WHAT IS REQUIRED
Every entry below should be printed exactly.

[Dataset records]
####
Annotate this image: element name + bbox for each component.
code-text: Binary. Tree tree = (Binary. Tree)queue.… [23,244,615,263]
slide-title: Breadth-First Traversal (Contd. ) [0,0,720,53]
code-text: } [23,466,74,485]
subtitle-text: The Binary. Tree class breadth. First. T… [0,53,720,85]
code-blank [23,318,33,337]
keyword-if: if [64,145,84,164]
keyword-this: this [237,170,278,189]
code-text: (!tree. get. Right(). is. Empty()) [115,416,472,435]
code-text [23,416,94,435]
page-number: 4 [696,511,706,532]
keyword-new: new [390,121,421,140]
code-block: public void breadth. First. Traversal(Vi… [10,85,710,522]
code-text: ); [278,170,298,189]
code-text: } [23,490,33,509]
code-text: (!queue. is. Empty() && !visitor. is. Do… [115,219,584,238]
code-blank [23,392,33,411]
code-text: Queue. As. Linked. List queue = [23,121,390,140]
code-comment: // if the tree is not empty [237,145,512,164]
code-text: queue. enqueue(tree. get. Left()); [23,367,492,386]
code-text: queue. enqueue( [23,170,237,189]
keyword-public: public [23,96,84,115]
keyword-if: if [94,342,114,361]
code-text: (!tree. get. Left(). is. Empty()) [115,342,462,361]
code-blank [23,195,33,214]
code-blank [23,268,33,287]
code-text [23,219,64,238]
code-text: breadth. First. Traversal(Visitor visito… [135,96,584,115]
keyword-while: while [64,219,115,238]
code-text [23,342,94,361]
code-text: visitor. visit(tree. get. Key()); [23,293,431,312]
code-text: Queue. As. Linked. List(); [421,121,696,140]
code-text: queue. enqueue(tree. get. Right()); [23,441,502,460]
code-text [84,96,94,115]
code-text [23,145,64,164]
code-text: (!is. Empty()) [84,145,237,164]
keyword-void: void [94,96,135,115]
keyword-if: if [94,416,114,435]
####
ANSWER TO THIS EXERCISE
Annotate this image: element name + bbox for each component.
code-text: Binary. Tree tree = (Binary. Tree)queue.… [23,244,615,263]
slide-title: Breadth-First Traversal (Contd. ) [0,0,720,53]
code-text: } [23,466,74,485]
subtitle-text: The Binary. Tree class breadth. First. T… [0,53,720,85]
code-blank [23,318,33,337]
keyword-if: if [64,145,84,164]
keyword-this: this [237,170,278,189]
code-text: (!tree. get. Right(). is. Empty()) [115,416,472,435]
code-text [23,416,94,435]
page-number: 4 [696,511,706,532]
keyword-new: new [390,121,421,140]
code-block: public void breadth. First. Traversal(Vi… [10,85,710,522]
code-text: ); [278,170,298,189]
code-text: } [23,490,33,509]
code-text: (!queue. is. Empty() && !visitor. is. Do… [115,219,584,238]
code-blank [23,392,33,411]
code-text: Queue. As. Linked. List queue = [23,121,390,140]
code-comment: // if the tree is not empty [237,145,512,164]
code-text: queue. enqueue(tree. get. Left()); [23,367,492,386]
code-text: queue. enqueue( [23,170,237,189]
keyword-public: public [23,96,84,115]
keyword-if: if [94,342,114,361]
code-text: (!tree. get. Left(). is. Empty()) [115,342,462,361]
code-blank [23,195,33,214]
code-blank [23,268,33,287]
code-text [23,219,64,238]
code-text: breadth. First. Traversal(Visitor visito… [135,96,584,115]
keyword-while: while [64,219,115,238]
code-text [23,342,94,361]
code-text: visitor. visit(tree. get. Key()); [23,293,431,312]
code-text: Queue. As. Linked. List(); [421,121,696,140]
code-text: queue. enqueue(tree. get. Right()); [23,441,502,460]
code-text [84,96,94,115]
code-text [23,145,64,164]
code-text: (!is. Empty()) [84,145,237,164]
keyword-void: void [94,96,135,115]
keyword-if: if [94,416,114,435]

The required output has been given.